Das Zahlengedächtnis der Republik ist bomben-, erdbeben- und blitzschlagsicher und auch vor Hacker-Angriffen geschützt. Bislang ist es keinem Datenräuber gelungen, in das System einzudringen. Der Tiefkeller wird ständig überwacht. Selbst der Präsident des Amtes, Roderich Egeler, zugleich Bundeswahlleiter, darf ihn nur in Begleitung eines IT-Administrators betreten. Rein kommt man nur durch ein Schleusensystem, das sogar Egelers Vize Dieter Sarreither, sonst ein nüchterner Mathematiker, spektakulär findet: „Wenn die erste Tür aufgeht, so dick wie eine Wand, sehen Sie die armdicken Bolzen, mit denen sie verriegelt wird. Weiter geht es dann erst, wenn sich diese Tür wieder hinter Ihnen schließt. Und auch die zweite Tür öffnet sich nur, wenn Sie sich mit Ihrer Autorisierungskarte an einem Lesegerät angemeldet haben.“
Am Tag der Bundestagswahl sitzen der Wahlleiter und sein Stellvertreter allerdings nicht in Wiesbaden, sondern im Ostflügel des Berliner Reichstags. Hier laufen im zweiten Stock alle Wahlergebnisse zusammen: Von den Wahllokalen wandern die Daten über die Landeswahlleiter in den Wiesbadener Computer im Tiefkeller. Von dort gelangen sie über eine doppelt und dreifach gesicherte separate Glasfaserleitung nach Berlin zu Egeler, der kurz vor Mitternacht das amtliche Ergebnis verkündet. Der Bundeswahlleiter, sonst Herr der Zahlen, erfährt damit so ziemlich als Letzter, wer die Wahl gewonnen hat.
Er bekommt die Ergebnisse sogar erheblich später als viele Demoskopen, Politiker und Korrespondenten. Sie haben ihre Zahlen schon lange vor 18 Uhr. Während in Deutschland noch viele Menschen ihre Wahlzettel zusammenfalten, kursieren vertraulich bereits die ersten Resultate. Vor 18 Uhr zählen ARD und ZDF den Countdown bis zur ersten Prognose. Dass ganz Deutschland auf die Entscheidung wartet, ist aber eine Legende. Zumindest das politische Berlin weiß dann längst, wie es steht.
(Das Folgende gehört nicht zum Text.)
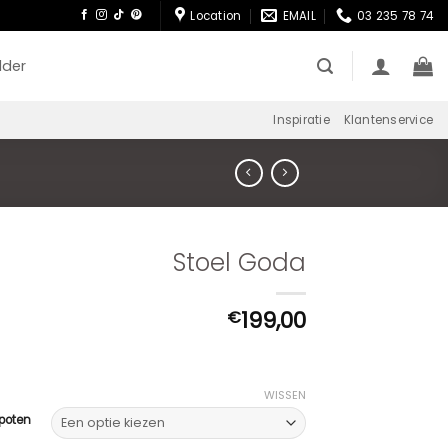
Location
EMAIL
03 235 78 74
lder
Inspiratie
Klantenservice
Stoel Goda
199,00
€
WISSEN
 poten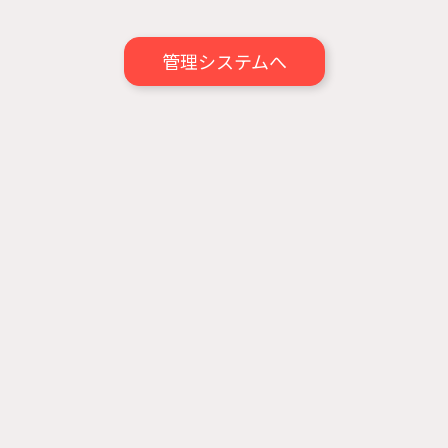
管理システムへ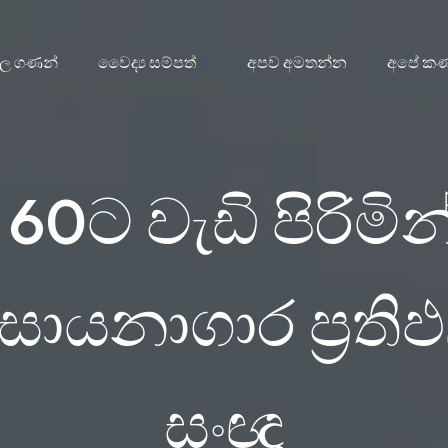
ිල ගණන්
වෛද්‍ය සම්පත්
අපව අමතන්න
අපේ කණ
 60ට වැඩි පිරිමින
සායනාගාර ප්‍රති
සංඥා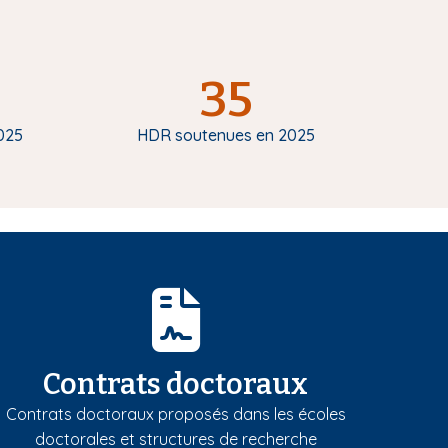
35
025
HDR soutenues en 2025
Contrats doctoraux
Contrats doctoraux proposés dans les écoles
doctorales et structures de recherche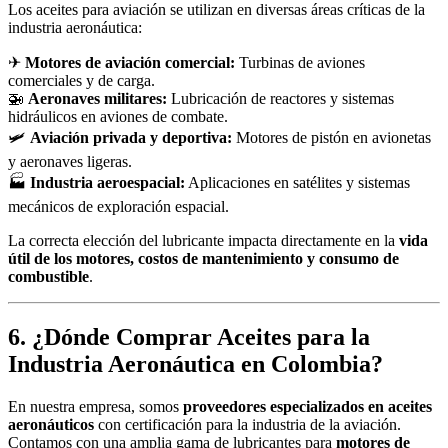
Los aceites para aviación se utilizan en diversas áreas críticas de la
industria aeronáutica:
✈
Motores de aviación comercial:
Turbinas de aviones
comerciales y de carga.
🚁
Aeronaves militares:
Lubricación de reactores y sistemas
hidráulicos en aviones de combate.
🛩
Aviación privada y deportiva:
Motores de pistón en avionetas
y aeronaves ligeras.
🏭
Industria aeroespacial:
Aplicaciones en satélites y sistemas
mecánicos de exploración espacial.
La correcta elección del lubricante impacta directamente en la
vida
útil de los motores, costos de mantenimiento y consumo de
combustible
.
6. ¿Dónde Comprar Aceites para la
Industria Aeronáutica en Colombia?
En nuestra empresa, somos
proveedores especializados en aceites
aeronáuticos
con certificación para la industria de la aviación.
Contamos con una amplia gama de lubricantes para
motores de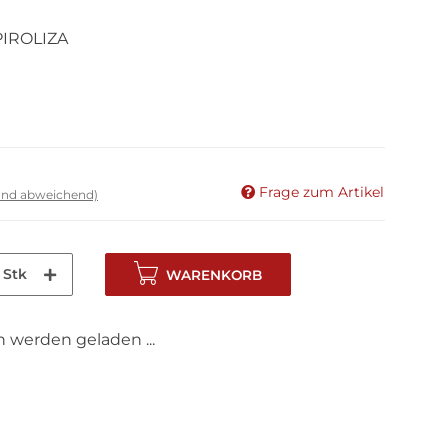
PIROLIZA
Frage zum Artikel
land abweichend)
Stk
WARENKORB
werden geladen ...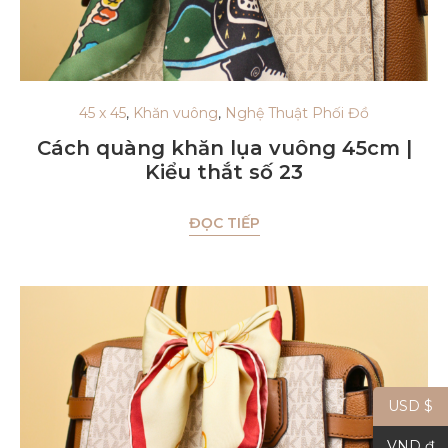
45 x 45
,
Khăn vuông
,
Nghệ Thuật Phối Đồ
Cách quàng khăn lụa vuông 45cm |
Kiểu thắt số 23
ĐỌC TIẾP
USD $
VND ₫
Richard Hilmer etwa, dem Chef des Wahlforschungsinstituts Infratest Dimap, der die ARD mit seinen Vorhersagen füttert, werden die ersten Daten schon vor dem Mittagessen serviert. Er liest aus den Zahlen bereits handfeste Trends heraus. In Bayern zum Beispiel ist die CSU stets am Vormittag deutlich stärker als am späten Nachmittag. Denn auf dem Land gehen die Wähler gleich nach der Kirche ins Wahllokal. „Und wenn die CSU am Vormittag in Bayern nicht die absolute Mehrheit hat“, sagt Hilmer, „dann holt sie die am Nachmittag auch nicht mehr.“
Sein Konkurrent Matthias Jung von der Mannheimer Forschungsgruppe Wahlen weiß spätestens gegen 14 Uhr „insbesondere, wie die Wahl nicht ausgeht, denn da ändert sich bis 18 Uhr oft noch einiges“. Bei der Wahl 2009 konnte er um diese Zeit aber bereits absehen, dass die CDU/CSU ein eher bescheidenes Ergebnis erreicht und die FDP zweistellig werden würde. Ob Manfred Güllner schon tagsüber erste Ergebnisse bekommt, ist noch offen. Der Chef des Berliner Forsa-Instituts ist zwar im Gespräch mit RTL. Aber noch ist nichts entschieden.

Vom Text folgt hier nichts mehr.